RECORDS PROVIDED>
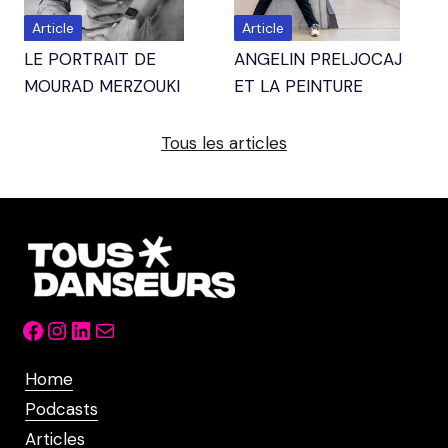
Article
Article
LE PORTRAIT DE
ANGELIN PRELJOCAJ
MOURAD MERZOUKI
ET LA PEINTURE
Tous les articles
Facebook
Instagram
LinkedIn
Mail
Home
Podcasts
Articles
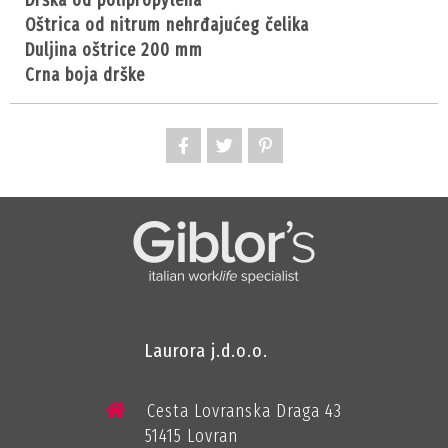
oštrica od nitrum nehrđajućeg čelika
duljina oštrice 200 mm
crna boja drške
Laurora j.d.o.o.
Cesta Lovranska Draga 43
51415 Lovran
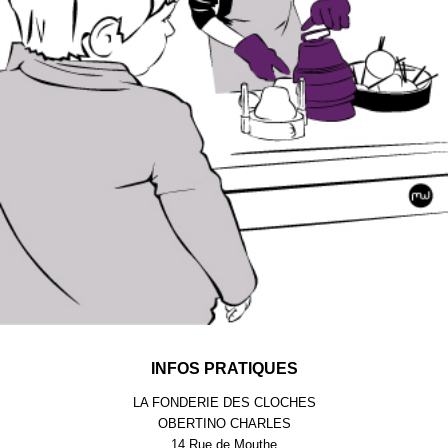
INFOS PRATIQUES
LA FONDERIE DES CLOCHES
OBERTINO CHARLES
14 Rue de Mouthe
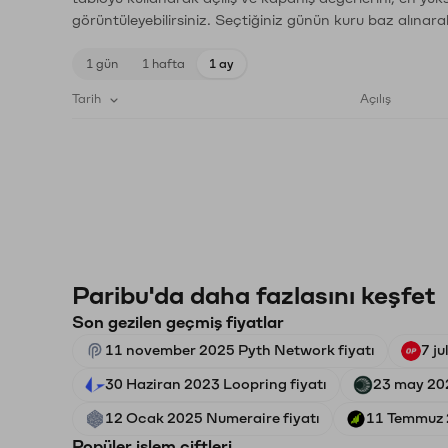
görüntüleyebilirsiniz. Seçtiğiniz günün kuru baz alınarak
1 gün
1 hafta
1 ay
Tarih
Açılış
Paribu'da daha fazlasını keşfet
Son gezilen geçmiş fiyatlar
11 november 2025 Pyth Network fiyatı
7 j
30 Haziran 2023 Loopring fiyatı
23 may 202
12 Ocak 2025 Numeraire fiyatı
11 Temmuz 2
Popüler işlem çiftleri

EXERCISE DESCRIPTION> Give back, unaltered, each line of the listing from the first to the line that contains "14 Rue de Mouthe", leaving every picture out.

REPLY TO THE EXERCISE>
Article
Article
LE PORTRAIT DE
ANGELIN PRELJOCAJ
MOURAD MERZOUKI
ET LA PEINTURE
Tous les articles
Facebook
Instagram
LinkedIn
Mail
Home
Podcasts
Articles
oštrica od nitrum nehrđajućeg čelika
duljina oštrice 200 mm
crna boja drške
Laurora j.d.o.o.
Cesta Lovranska Draga 43
51415 Lovran
INFOS PRATIQUES
LA FONDERIE DES CLOCHES
OBERTINO CHARLES
14 Rue de Mouthe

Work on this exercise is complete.